PDA

View Full Version : Searching/indexing a binary file



YetAnotherNoob
August 5th, 2008, 01:50 AM
I have a large file with variable length records. The data was written sequentially with a field length prefixed to the start of the record.

I want to write an application which can seek/search this file for a specific tag/content.

I am having trouble developing an alogrithm to search the file. If the records were fixed length I could easily develop a binary-chop or something similar which calculates the position by offset and record length.

But how can I randomly seek within a variable length record collection? I would have trouble identifying what was data and record length...

Perhaps I should try and read and encode the file into another format first?

:confused:

dwhitney67
August 5th, 2008, 02:21 AM
Seems to me that you have already answered your question.

Having fixed record sizes would help immensely, however if you are searching for a particular record and the records are not sorted by some "key", doing the binary search wouldn't be of much help.

In cases where the records are fixed-sized and contain a "key" (such as a time-stamp or unique ID), and the records are sorted in relation to this key, then you would definitely be able to perform a binary search.

era86
August 5th, 2008, 04:34 AM
You could go through the file and create an index of fixed length. As you said, convert the file first.

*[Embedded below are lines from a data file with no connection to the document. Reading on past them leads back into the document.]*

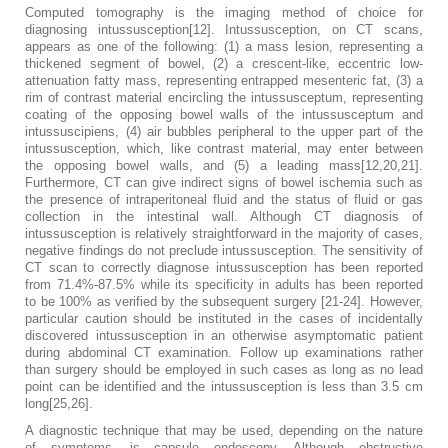
Computed tomography is the imaging method of choice for
diagnosing intussusception[12]. Intussusception, on CT scans,
appears as one of the following: (1) a mass lesion, representing a
thickened segment of bowel, (2) a crescent-like, eccentric low-
attenuation fatty mass, representing entrapped mesenteric fat, (3) a
rim of contrast material encircling the intussusceptum, representing
coating of the opposing bowel walls of the intussusceptum and
intussuscipiens, (4) air bubbles peripheral to the upper part of the
intussusception, which, like contrast material, may enter between
the opposing bowel walls, and (5) a leading mass[12,20,21].
Furthermore, CT can give indirect signs of bowel ischemia such as
the presence of intraperitoneal fluid and the status of fluid or gas
collection in the intestinal wall. Although CT diagnosis of
intussusception is relatively straightforward in the majority of cases,
negative findings do not preclude intussusception. The sensitivity of
CT scan to correctly diagnose intussusception has been reported
from 71.4%-87.5% while its specificity in adults has been reported
to be 100% as verified by the subsequent surgery [21-24]. However,
particular caution should be instituted in the cases of incidentally
discovered intussusception in an otherwise asymptomatic patient
during abdominal CT examination. Follow up examinations rather
than surgery should be employed in such cases as long as no lead
point can be identified and the intussusception is less than 3.5 cm
long[25,26].
A diagnostic technique that may be used, depending on the nature
of symptoms, is capsule endoscopy. Although obstructive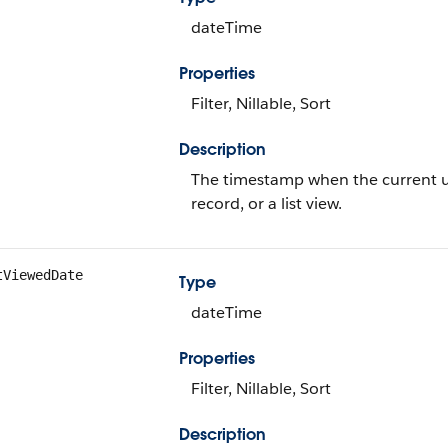
dateTime
Properties
Filter, Nillable, Sort
Description
The timestamp when the current use
record, or a list view.
tViewedDate
Type
dateTime
Properties
Filter, Nillable, Sort
Description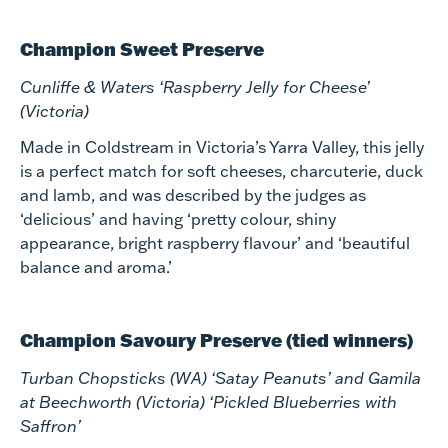
Champion Sweet Preserve
Cunliffe & Waters ‘Raspberry Jelly for Cheese’
(Victoria)
Made in Coldstream in Victoria’s Yarra Valley, this jelly
is a perfect match for soft cheeses, charcuterie, duck
and lamb, and was described by the judges as
‘delicious’ and having ‘pretty colour, shiny
appearance, bright raspberry flavour’ and ‘beautiful
balance and aroma.’
Champion Savoury Preserve (tied winners)
Turban Chopsticks (WA) ‘Satay Peanuts’ and Gamila
at Beechworth (Victoria) ‘Pickled Blueberries with
Saffron’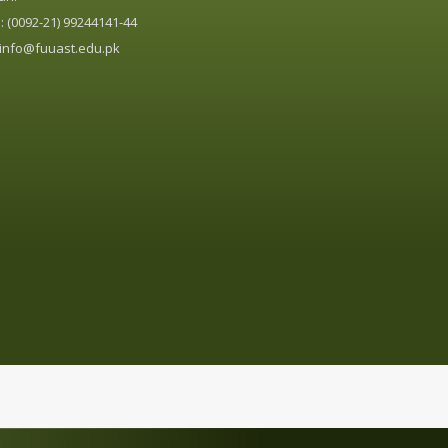
 (0092-21) 99244141-44
info@fuuast.edu.pk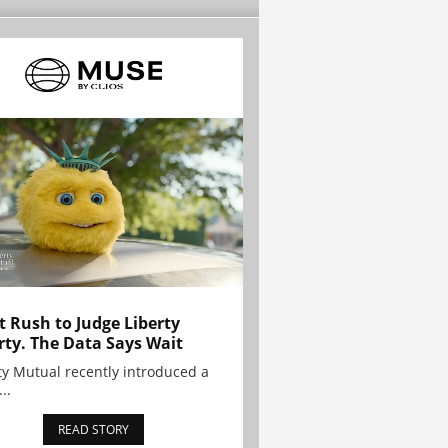
t Rush to Judge Liberty
rty. The Data Says Wait
ty Mutual recently introduced a
..
READ STORY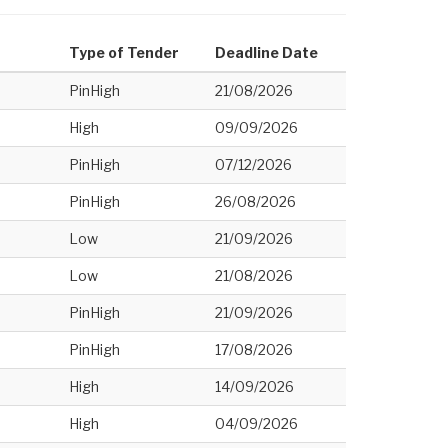
Type of Tender
Deadline Date
PinHigh
21/08/2026
High
09/09/2026
PinHigh
07/12/2026
PinHigh
26/08/2026
Low
21/09/2026
Low
21/08/2026
PinHigh
21/09/2026
PinHigh
17/08/2026
High
14/09/2026
High
04/09/2026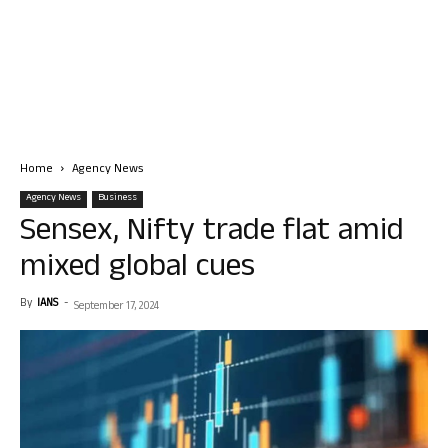
Home
Agency News
Agency News
Business
Sensex, Nifty trade flat amid
mixed global cues
By
IANS
-
September 17, 2024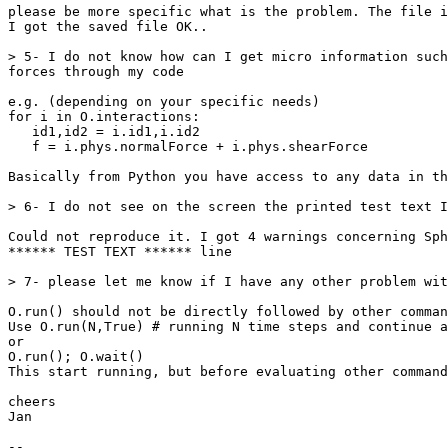
please be more specific what is the problem. The file i
I got the saved file OK..

> 5- I do not know how can I get micro information such
forces through my code

e.g. (depending on your specific needs)

for i in O.interactions:

   id1,id2 = i.id1,i.id2

   f = i.phys.normalForce + i.phys.shearForce

Basically from Python you have access to any data in th
> 6- I do not see on the screen the printed test text I
Could not reproduce it. I got 4 warnings concerning Sph
****** TEST TEXT ****** line

> 7- please let me know if I have any other problem wit
O.run() should not be directly followed by other comman
Use O.run(N,True) # running N time steps and continue a
or

O.run(); O.wait()

This start running, but before evaluating other command
cheers

Jan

Are you looking to do this quickly? Because this solution would not do so.

cabalas
August 5th, 2008, 05:06 AM
How much control do you have over the file format? If you really need to have variable length entries what about including an index at the start/end of the file which contains where abouts in the file the record starts. As you already know the size of each item and presumably the number of items in the file (at the time of writing) it shouldn't be too much of a problem to add the index.

YetAnotherNoob
August 5th, 2008, 05:55 AM
I think I will initially write some code to build a seperate index file as suggested. Re-encoding the data file to fixed widths may result in too much disk space usage.

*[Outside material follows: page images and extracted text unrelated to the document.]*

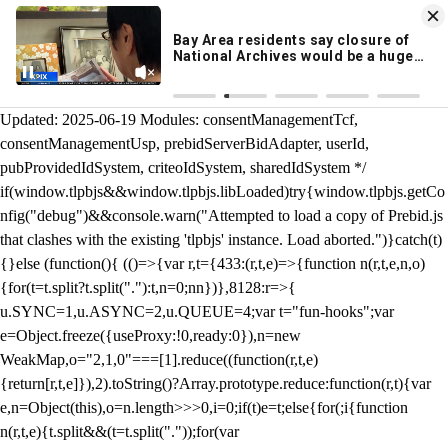
KION 546 News App
DOWNLOAD
Breaking News Alerts
& Video On Demand
/** Teal */ function loadTlpbjs(account) { /* prebid.js v9.50.0
Updated: 2025-06-19 Modules: consentManagementTcf,
consentManagementUsp, prebidServerBidAdapter, userId,
pubProvidedIdSystem, criteoIdSystem, sharedIdSystem */
if(window.tlpbjs&&window.tlpbjs.libLoaded)try{window.tlpbjs.getCo
nfig("debug")&&console.warn("Attempted to load a copy of Prebid.js
that clashes with the existing 'tlpbjs' instance. Load aborted.")}catch(t)
{}else (function(){ (()=>{var r,t={433:(r,t,e)=>{function n(r,t,e,n,o)
{for(t=t.split?t.split("."):t,n=0;n
n})},8128:r=>{
u.SYNC=1,u.ASYNC=2,u.QUEUE=4;var t="fun-hooks";var
e=Object.freeze({useProxy:!0,ready:0}),n=new
WeakMap,o="2,1,0"===[1].reduce((function(r,t,e)
{return[r,t,e]}),2).toString()?Array.prototype.reduce:function(r,t){var
e,n=Object(this),o=n.length>>>0,i=0;if(t)e=t;else{for(;i
{function
n(r,t,e){t.split&&(t=t.split("."));for(var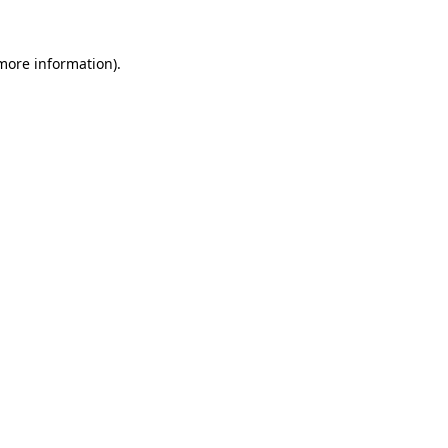
 more information).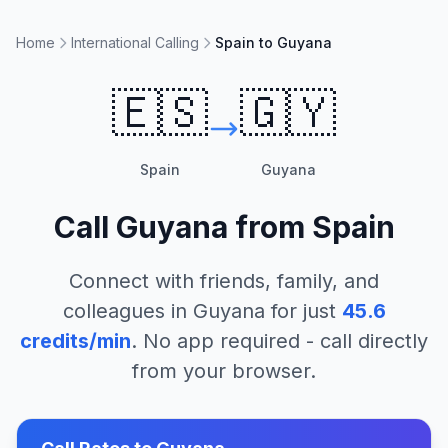
Home
International Calling
Spain to Guyana
🇪🇸
🇬🇾
Spain
Guyana
Call
Guyana
from
Spain
Connect with friends, family, and
colleagues in
Guyana
for just
45.6
credits/min
. No app required - call directly
from your browser.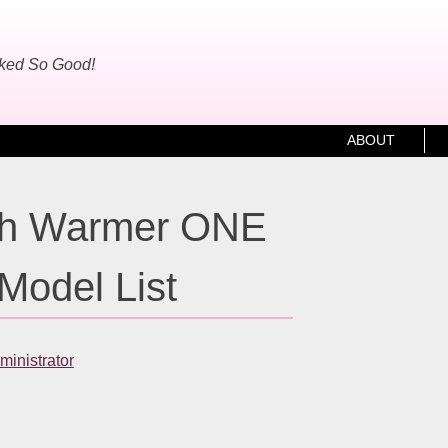
oked So Good!
ABOUT
h Warmer ONE
Model List
inistrator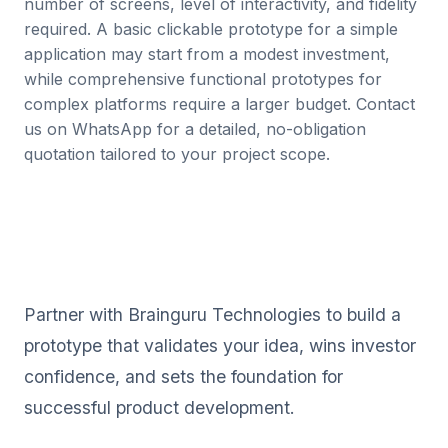
number of screens, level of interactivity, and fidelity
required. A basic clickable prototype for a simple
application may start from a modest investment,
while comprehensive functional prototypes for
complex platforms require a larger budget. Contact
us on WhatsApp for a detailed, no-obligation
quotation tailored to your project scope.
Ready to Bring Your Product
Vision to Life?
Partner with Brainguru Technologies to build a
prototype that validates your idea, wins investor
confidence, and sets the foundation for
successful product development.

Each field has a unique ID, so I will store that and a "seek position" into the file.

thanks for your ideas.

drubin
August 5th, 2008, 02:31 PM
Maybe it is time to get a Data Base involved? :)

era86
August 5th, 2008, 04:28 PM
Maybe it is time to get a Data Base involved? :)

+1

I am doing a similar project and just so ya know, if the file is huge (> 2gig) make sure you look out for the type of your offset. I'm not sure what language you are using, but make sure you store offsets in the index as 64bit integers.

Just a heads up!:guitar:

Goodluck

KingTermite
August 5th, 2008, 07:59 PM
You could also scan the entire file at startup, create an array or hash of the records and sizes. Each entry could contain the offset to where that record is within the file.

era86
August 5th, 2008, 10:43 PM
You could also scan the entire file at startup, create an array or hash of the records and sizes. Each entry could contain the offset to where that record is within the file.

That would take up a huge amount of memory if we are talking about large files.

drubin
August 5th, 2008, 11:03 PM
That would take up a huge amount of memory if we are talking about large files.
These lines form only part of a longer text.